This page describes how to provision graphics processing unit (GPU) resources on a container to run artificial intelligence (AI) and machine learning (ML) workloads in a GPU environment. This page also walks you through enabling the Vertex AI pre-trained APIs on Google Distributed Cloud (GDC) air-gapped so you can start implementing Vertex AI capabilities.
Most tasks to configure GPU resources and enable or deactivate Vertex AI pre-trained APIs require administrator access. If you lack the necessary permissions, ask your administrator to enable GPUs and the Vertex AI pre-trained APIs on your behalf.
Vertex AI on Distributed Cloud includes three APIs, one for each of its pre-trained models. To learn more about these pre-trained models, see the following documentation:
- Optical Character Recognition (OCR): Learn about character recognition features.
- Speech-to-Text: Learn about speech recognition features.
- Vertex AI Translation: Learn about translation features.
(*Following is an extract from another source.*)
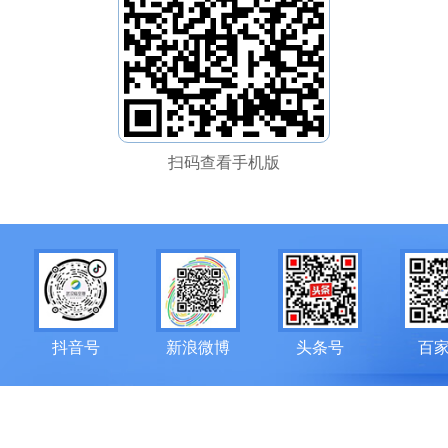
扫码查看手机版
抖音号
新浪微博
头条号
百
Vertex AI on GDC also includes the following services, which provide their own APIs:
- Online Prediction: Learn about online predictions.
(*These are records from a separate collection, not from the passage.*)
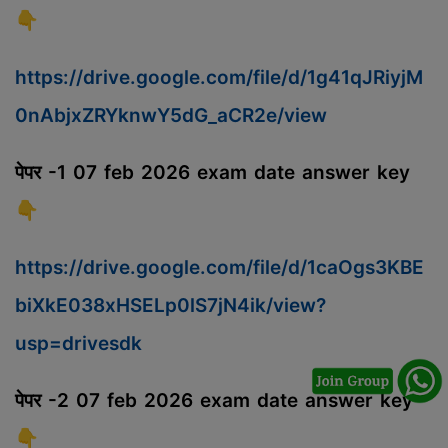
👇
https://drive.google.com/file/d/1g41qJRiyjM
0nAbjxZRYknwY5dG_aCR2e/view
पेपर -1 07 feb 2026 exam date answer key
👇
https://drive.google.com/file/d/1caOgs3KBE
biXkE038xHSELp0lS7jN4ik/view?
usp=drivesdk
पेपर -2 07 feb 2026 exam date answer key
👇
- Vertex AI Workbench: Learn about Vertex AI Workbench.
Use the GDC console to enable, deactivate, and view the endpoints of the Vertex AI pre-trained APIs.
Before you begin
To get the permissions that you need to provision GPUs and enable pre-trained APIs, ask your Organization IAM Admin or Project IAM Admin to grant you the following roles in your project namespace:
- To create a Kubernetes cluster with GPUs, obtain the User Cluster Admin
(
user-cluster-admin
) role. - To enable Vertex AI pre-trained APIs, obtain the AI Platform
Admin (
ai-platform-admin
) role in the project namespace.
For information about these roles, see Prepare IAM permissions. To learn how to grant permissions to a subject, see Grant and revoke access.
Follow these steps to provision GPUs before enabling the pre-trained APIs:
- Set up the GDC domain name system (DNS). If you haven't set up the DNS, work with your Infrastructure Operator (IO) to complete this prerequisite.
- Set up a project to use Vertex AI.
- Ensure that your project has the adequate ingress communication configured. For more information, see Configure a project network policy.
- Create a cluster that supports GPU container workloads. GPU resources on a Kubernetes cluster let developers run AI and ML models.
- Allocate GPU machines for the correct cluster types.
- Configure your containers to use GPU resources for your workloads.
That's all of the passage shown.